Shocked, I texted my friend at the company and asked “why didn’t you tell me?” He responded that they had a policy where they were explicitly told to not talk to people about recruiting processes; that he wanted to tell me, but could not; that he had told people internally many times to follow up with me.
After our chat, he talked to some people internally, and very soon I got two emails from the company: an apology from the recruiter, and an invitation from their head of HR to meet, which we did a couple days later.
Takeaways
I should have been more pro-active in haranguing the recruiter about next steps. I have my own reasons for why I didn’t, but I acknowledge that allowing that much time to pass was my failing.
The company failed in allowing this recruiter to be a single point of failure for the entire recruiting process. In my discussion with the head of HR and my friend at this company, I got the sense, over and over again, that the buck literally stopped with that recruiter.
This company’s policy prohibiting employees from even mentioning recruiting status to candidates and friends is needlessly extreme. It puts enormous pressure on friendships that span the different sides of the hiring process, endangering relations and creating feelings of hurt and betrayal. Policies that exist to protect the company legally remove the very empathy and humanity from the hiring process that are required to determine good fits.
Conclusion
Communication is the fabric of society. When communication breaks down, so does community. A recruiter’s purpose is to create community, so they must be excellent at communication. From grammar to communication frequency, the recruiter sets the tone and temperament of your company’s hiring face.
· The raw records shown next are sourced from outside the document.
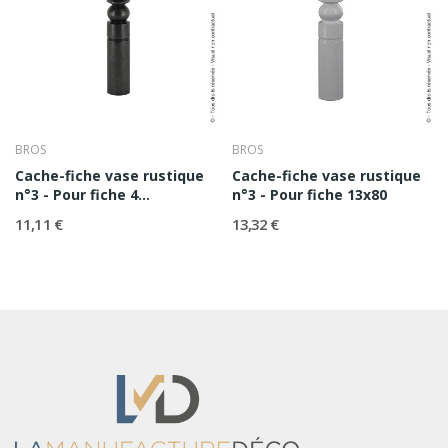
BROS
BROS
Cache-fiche vase rustique
Cache-fiche vase rustique
n°3 - Pour fiche 4...
n°3 - Pour fiche 13x80
11,11 €
13,32 €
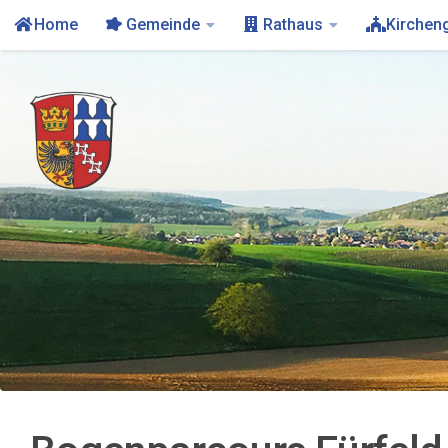
Home
Gemeinde
Rathaus
Kirchen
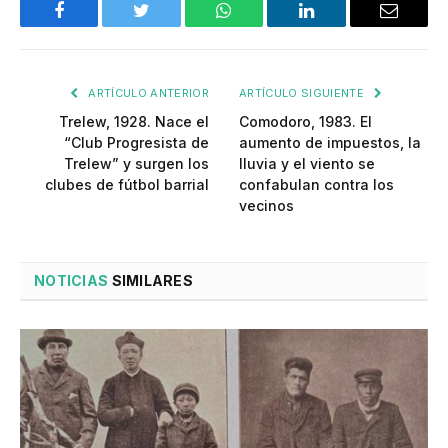
Facebook
Twitter
WhatsApp
LinkedIn
Email
ARTÍCULO ANTERIOR
ARTÍCULO SIGUIENTE
Trelew, 1928. Nace el
Comodoro, 1983. El
“Club Progresista de
aumento de impuestos, la
Trelew” y surgen los
lluvia y el viento se
clubes de fútbol barrial
confabulan contra los
vecinos
NOTICIAS
SIMILARES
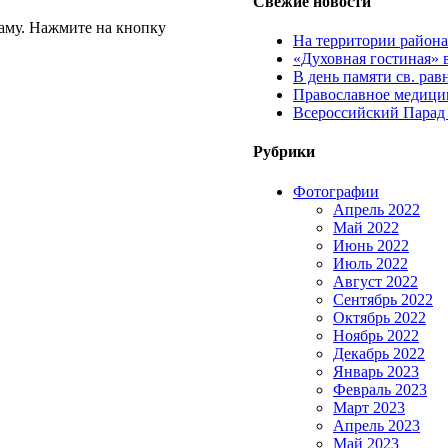
Свежие новости
аму. Нажмите на кнопку
На территории район
«Духовная гостиная» 
В день памяти св. ра
Православное медицин
Всероссийский Парад
Рубрики
Фотографии
Апрель 2022
Май 2022
Июнь 2022
Июль 2022
Август 2022
Сентябрь 2022
Октябрь 2022
Ноябрь 2022
Декабрь 2022
Январь 2023
Февраль 2023
Март 2023
Апрель 2023
Май 2023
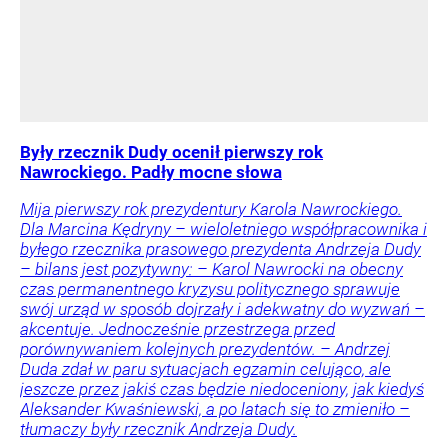
Były rzecznik Dudy ocenił pierwszy rok
Nawrockiego. Padły mocne słowa
Mija pierwszy rok prezydentury Karola Nawrockiego.
Dla Marcina Kędryny – wieloletniego współpracownika i
byłego rzecznika prasowego prezydenta Andrzeja Dudy
– bilans jest pozytywny: – Karol Nawrocki na obecny
czas permanentnego kryzysu politycznego sprawuje
swój urząd w sposób dojrzały i adekwatny do wyzwań –
akcentuje. Jednocześnie przestrzega przed
porównywaniem kolejnych prezydentów. – Andrzej
Duda zdał w paru sytuacjach egzamin celująco, ale
jeszcze przez jakiś czas będzie niedoceniony, jak kiedyś
Aleksander Kwaśniewski, a po latach się to zmieniło –
tłumaczy były rzecznik Andrzeja Dudy.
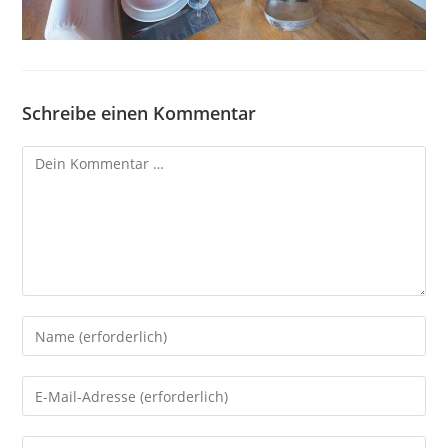
Schreibe einen Kommentar
Kommentar
Gib
deinen
Namen
Gib
oder
deine
Benutzernamen
E-
Gib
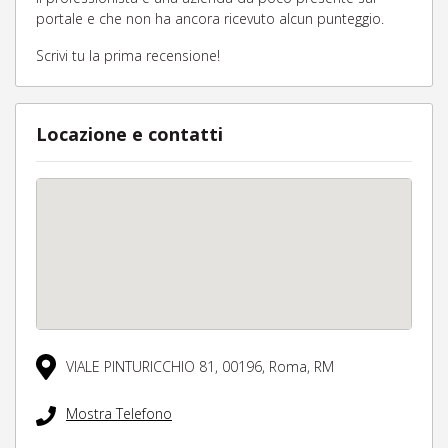
portale e che non ha ancora ricevuto alcun punteggio.
Scrivi tu la prima recensione!
Locazione e contatti
VIALE PINTURICCHIO 81,
00196,
Roma,
RM
Mostra Telefono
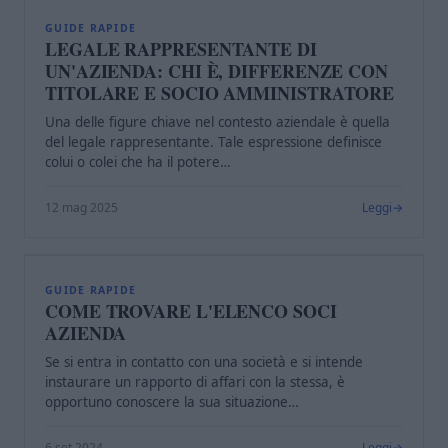
L
GUIDE RAPIDE
LEGALE RAPPRESENTANTE DI
UN'AZIENDA: CHI È, DIFFERENZE CON
TITOLARE E SOCIO AMMINISTRATORE
Una delle figure chiave nel contesto aziendale è quella
del legale rappresentante. Tale espressione definisce
colui o colei che ha il potere…
12 mag 2025
Leggi
C
GUIDE RAPIDE
COME TROVARE L'ELENCO SOCI
AZIENDA
Se si entra in contatto con una società e si intende
instaurare un rapporto di affari con la stessa, è
opportuno conoscere la sua situazione…
6 set 2024
Leggi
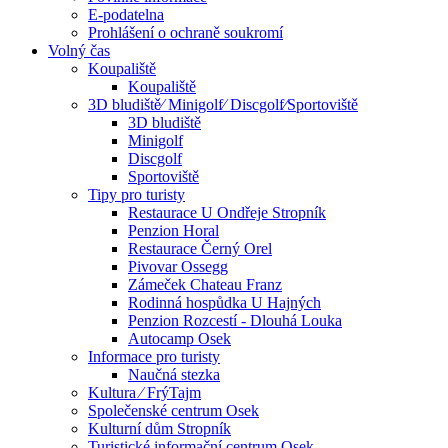
E-podatelna
Prohlášení o ochraně soukromí
Volný čas
Koupaliště
Koupaliště
3D bludiště⁄ Minigolf⁄ Discgolf⁄Sportoviště
3D bludiště
Minigolf
Discgolf
Sportoviště
Tipy pro turisty
Restaurace U Ondřeje Stropník
Penzion Horal
Restaurace Černý Orel
Pivovar Ossegg
Zámeček Chateau Franz
Rodinná hospůdka U Hajných
Penzion Rozcestí - Dlouhá Louka
Autocamp Osek
Informace pro turisty
Naučná stezka
Kultura ⁄ FrýTajm
Společenské centrum Osek
Kulturní dům Stropník
Turistické informační centrum Osek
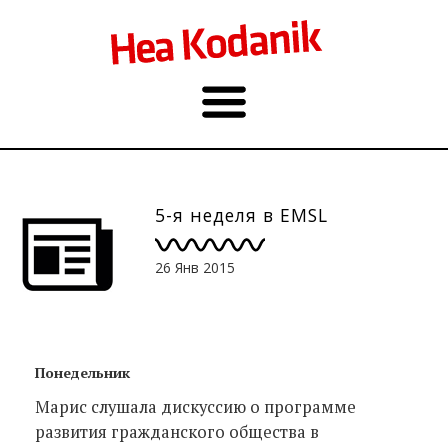
5-я неделя в EMSL
26 Янв 2015
Понедельник
Марис слушала дискуссию о программе
развития гражданского общества в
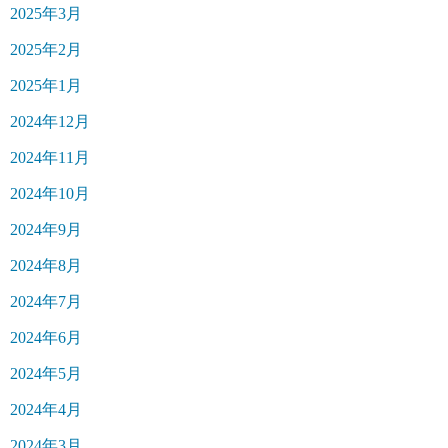
2025年3月
2025年2月
2025年1月
2024年12月
2024年11月
2024年10月
2024年9月
2024年8月
2024年7月
2024年6月
2024年5月
2024年4月
2024年3月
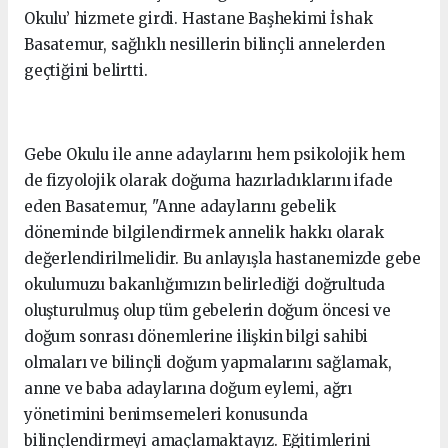
Okulu’ hizmete girdi. Hastane Başhekimi İshak
Basatemur, sağlıklı nesillerin bilinçli annelerden
geçtiğini belirtti.
Gebe Okulu ile anne adaylarını hem psikolojik hem
de fizyolojik olarak doğuma hazırladıklarını ifade
eden Basatemur, "Anne adaylarını gebelik
döneminde bilgilendirmek annelik hakkı olarak
değerlendirilmelidir. Bu anlayışla hastanemizde gebe
okulumuzu bakanlığımızın belirlediği doğrultuda
oluşturulmuş olup tüm gebelerin doğum öncesi ve
doğum sonrası dönemlerine ilişkin bilgi sahibi
olmaları ve bilinçli doğum yapmalarını sağlamak,
anne ve baba adaylarına doğum eylemi, ağrı
yönetimini benimsemeleri konusunda
bilinçlendirmeyi amaçlamaktayız. Eğitimlerini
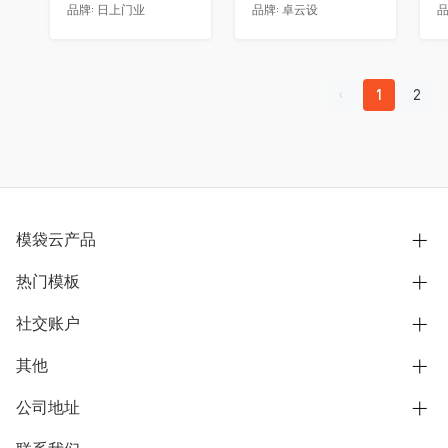
品牌:
日上门业
品牌:
卓云设
品
1
2
模袋云产品
热门模板
别墅设计营销
模型协同展示分享
社交账户
欧式别墅
BIM可视化开发
中式别墅
其他
B站
文章专栏
其他别墅
抖音
公司地址
用户服务协议
别墅社区
美式别墅
微信公众号
隐私政策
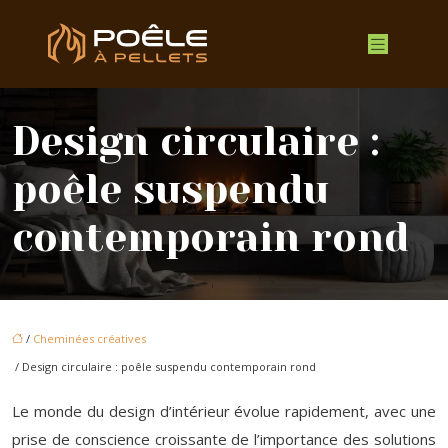
Design circulaire :
poêle suspendu
contemporain rond
/
Cheminées créatives
/ Design circulaire : poêle suspendu contemporain rond
Le monde du design d’intérieur évolue rapidement, avec une
prise de conscience croissante de l’importance des solutions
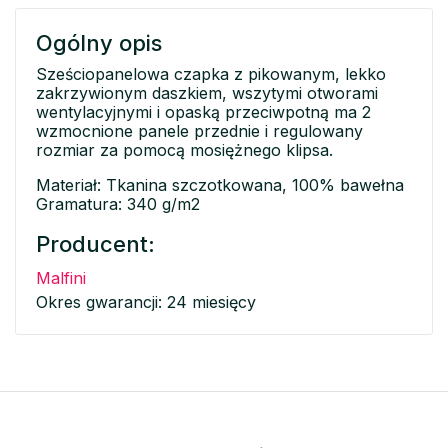
Ogólny opis
Sześciopanelowa czapka z pikowanym, lekko
zakrzywionym daszkiem, wszytymi otworami
wentylacyjnymi i opaską przeciwpotną ma 2
wzmocnione panele przednie i regulowany
rozmiar za pomocą mosiężnego klipsa.
Materiał: Tkanina szczotkowana, 100% bawełna
Gramatura: 340 g/m2
Producent:
Malfini
Okres gwarancji: 24 miesięcy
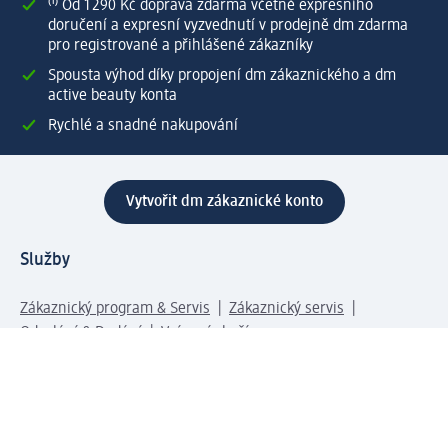
⁽¹⁾ Od 1 290 Kč doprava zdarma včetně expresního
doručení a expresní vyzvednutí v prodejně dm zdarma
pro registrované a přihlášené zákazníky
Spousta výhod díky propojení dm zákaznického a dm
active beauty konta
Rychlé a snadné nakupování
Vytvořit dm zákaznické konto
Služby
Zákaznický program & Servis
Zákaznický servis
Odeslání & Dodání
Vrácení zboží
Společnost
O společnosti
Společenská odpovědnost
Kariéra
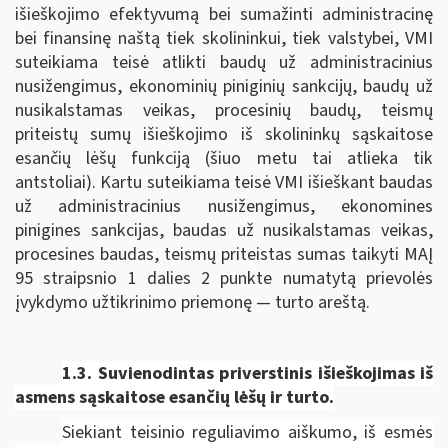
išieškojimo efektyvumą bei sumažinti administracinę
bei finansinę naštą tiek skolininkui, tiek valstybei, VMI
suteikiama teisė atlikti baudų už administracinius
nusižengimus, ekonominių piniginių sankcijų, baudų už
nusikalstamas veikas, procesinių baudų, teismų
priteistų sumų išieškojimo iš skolininkų sąskaitose
esančių lėšų funkciją (šiuo metu tai atlieka tik
antstoliai). Kartu suteikiama teisė VMI išieškant baudas
už administracinius nusižengimus, ekonomines
pinigines sankcijas, baudas už nusikalstamas veikas,
procesines baudas, teismų priteistas sumas taikyti MAĮ
95 straipsnio 1 dalies 2 punkte numatytą prievolės
įvykdymo užtikrinimo priemonę — turto areštą.
1.3. Suvienodintas p
riverstinis išieškojimas iš
asmens sąskaitose esančių lėšų ir turto.
Siekiant teisinio reguliavimo aiškumo, iš esmės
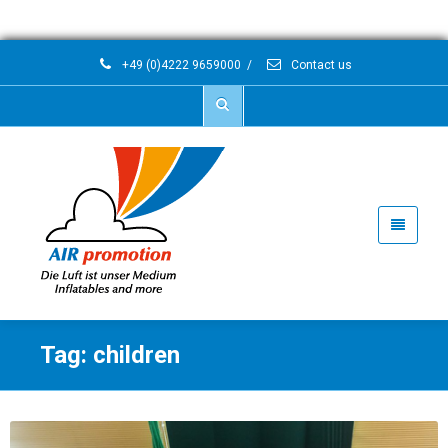
+49 (0)4222 9659000
/
Contact us
Tag: children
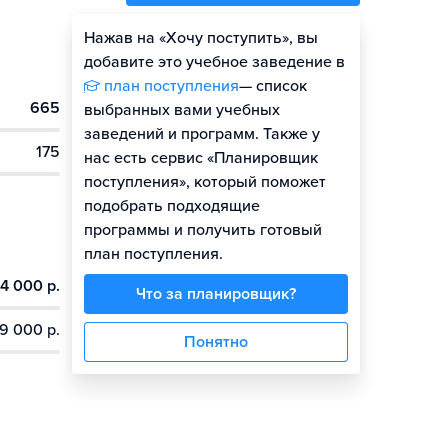
Нажав на «Хочу поступить», вы
Оценить шансы
добавите это учебное заведение в
план поступления
— список
665
Гайд по поступлению
выбранных вами учебных
заведений и программ. Также у
175
нас есть сервис «Планировщик
поступления», который поможет
подобрать подходящие
программы и получить готовый
план поступления.
4 000 р.
Что за планировщик?
9 000 р.
Понятно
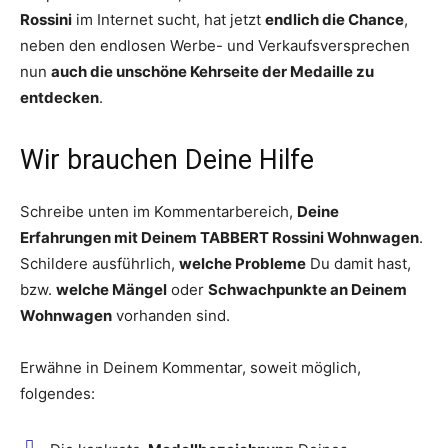
Rossini
im Internet sucht, hat jetzt
endlich die Chance
,
neben den endlosen Werbe- und Verkaufsversprechen
nun
auch die unschöne Kehrseite der Medaille zu
entdecken
.
Wir brauchen Deine Hilfe
Schreibe unten im Kommentarbereich,
Deine
Erfahrungen mit Deinem TABBERT Rossini Wohnwagen
.
Schildere ausführlich,
welche Probleme
Du damit hast,
bzw.
welche Mängel
oder
Schwachpunkte an Deinem
Wohnwagen
vorhanden sind.
Erwähne in Deinem Kommentar, soweit möglich,
folgendes:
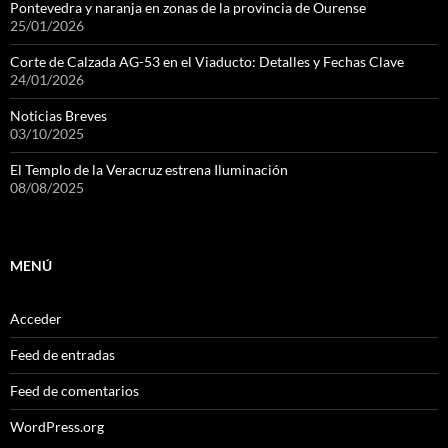
Pontevedra y naranja en zonas de la provincia de Ourense
25/01/2026
Corte de Calzada AG-53 en el Viaducto: Detalles y Fechas Clave
24/01/2026
Noticias Breves
03/10/2025
El Templo de la Veracruz estrena Iluminación
08/08/2025
MENÚ
Acceder
Feed de entradas
Feed de comentarios
WordPress.org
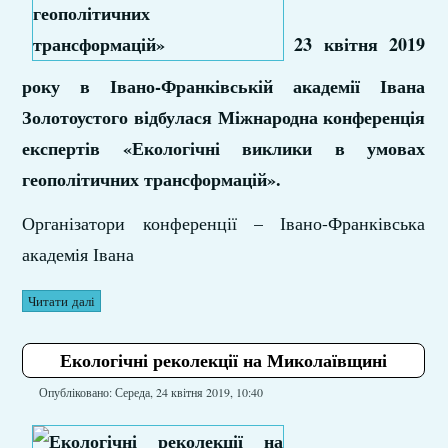
23 квітня 2019
року в Івано-Франківській академії Івана
Золотоустого відбулася Міжнародна конференція
експертів «Екологічні виклики в умовах
геополітичних трансформацій».
Організатори конференції – Івано-Франківська
академія Івана
Читати далі
Екологічні реколекції на Миколаївщині
Опубліковано: Середа, 24 квітня 2019, 10:40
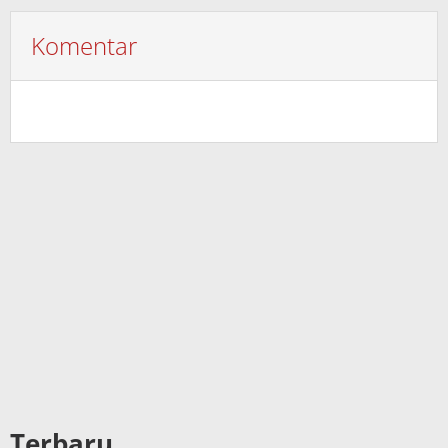
Komentar
Terbaru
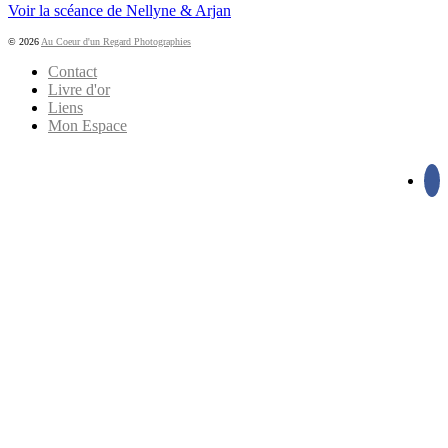
Voir la scéance de Nellyne & Arjan
© 2026
Au Coeur d'un Regard Photographies
Contact
Livre d'or
Liens
Mon Espace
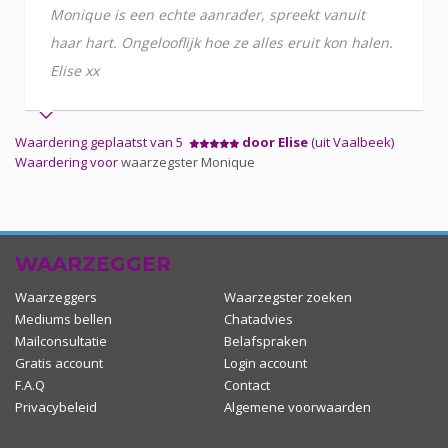
Monique is een echte aanrader, spreekt vanuit
haar hart. Ongelooflijk hoe ze alles eruit kon halen.
Elise xx
Waardering geplaatst van 5
door Elise
(uit Vaalbeek)
Waardering voor
waarzegster Monique
WAARZEGGER
Waarzeggers
Waarzegster zoeken
Mediums bellen
Chatadvies
Mailconsultatie
Belafspraken
Gratis account
Login account
F.A.Q
Contact
Privacybeleid
Algemene voorwaarden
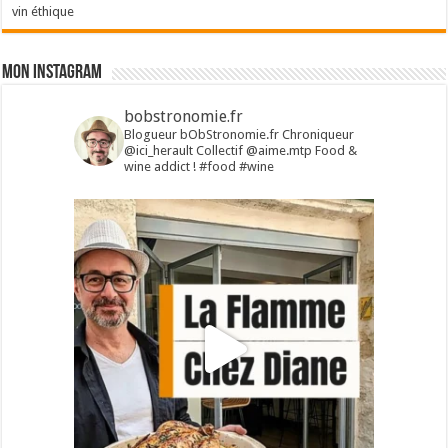
vin éthique
Mon Instagram
bobstronomie.fr
Blogueur bObStronomie.fr
Chroniqueur
@ici_herault
Collectif @aime.mtp
Food &
wine addict !
#food #wine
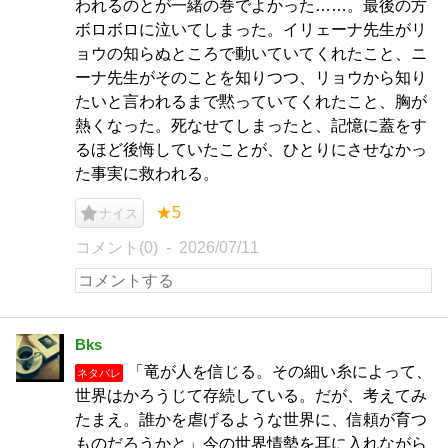
われるのとが一緒の巻でよかった……。最後の方
ボロボロに泣いてしまった。イリェーナ先生がリ
ョウの知らぬところで動いていてくれたこと、ニ
ーナ先生がそのことを知りつつ、リョウから知り
たいと言われるまで黙っていてくれたこと、胸が
熱くなった。死なせてしまったと、記憶に蓋をす
るほど後悔していたことが、ひとりにさせなかっ
た事実に救われる。
★5
ナイス
コメント(0)
2026/07/11
Bks
「竜が人を信じる。その細い糸によって、
ネタバレ
世界はかろうじて存続している。だが、考えてみ
たまえ。誰かを虐げるような世界に、信頼が育つ
ものだろうかと」今の世界情勢を耳に入れながら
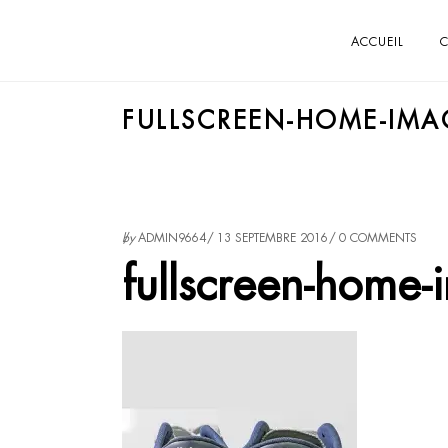
ACCUEIL
C
FULLSCREEN-HOME-IMA
by
ADMIN9664
13 SEPTEMBRE 2016
0 COMMENTS
fullscreen-home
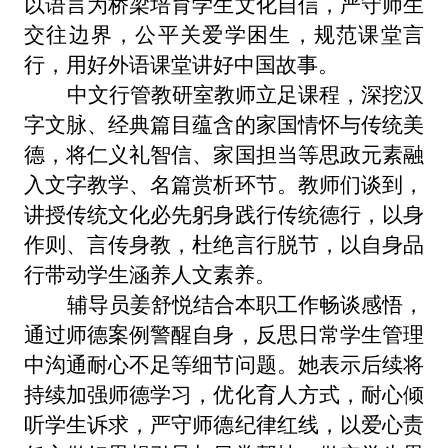
以语言为桥梁培育学生文化自信，严守师生
交往边界，公平关爱学困生，规范课堂言
行，用好外语课堂讲好中国故事。
中文行管教研室教师立足课程，深挖汉
字文脉、经典篇目蕴含的家国情怀与传统美
德，将仁义礼智信、家国担当等思政元素融
入文字教学、名篇赏析环节。教师们谈到，
讲授传统文化必先躬身践行传统德行，以身
作则、言传身教，杜绝言行脱节，以自身品
行带动学生涵养人文素养。
辅导员姜舒悦结合本职工作畅谈感悟，
通过师德案例警醒自身，反思日常学生管理
中沟通耐心不足等细节问题。她表示后续将
持续加强师德学习，优化育人方式，耐心倾
听学生诉求，严守师德纪律红线，以爱心责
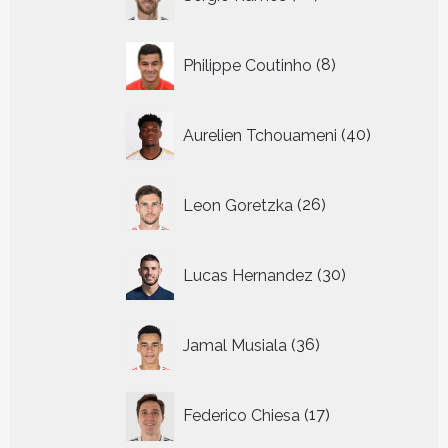
producten
8
Philippe Coutinho
8
producten
40
Aurelien Tchouameni
40
producten
26
Leon Goretzka
26
producten
30
Lucas Hernandez
30
producten
36
Jamal Musiala
36
producten
17
Federico Chiesa
17
producten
Once a company has contacted a candidate about a position, no more than a single business day should pass between subsequent contacts. Update the candidate regularly, if not daily, about what the recruiter is doing for that candidate. The candidate should clearly understand what the next steps are and how long they will take. When a process takes more than a single business day, then the recruiter can say “This will take n days; I will contact you in n days to update you on how things are going”. That recruiter must contact that person immediately when that period has elapsed. Going silent on an in-progress candidate is inexcusable. A week without contact should be considered extreme; going for months (like I did) without contact beggars belief and is inexcusable.
I hope you will learn from my mistakes. When you see an opportunity you want, pursue it. Remember that there are human beings on every side. The policies and decisions you adopt affect everyone. There is no substitute for communication: from the candidate to the company, and from the recruiter to the candidate.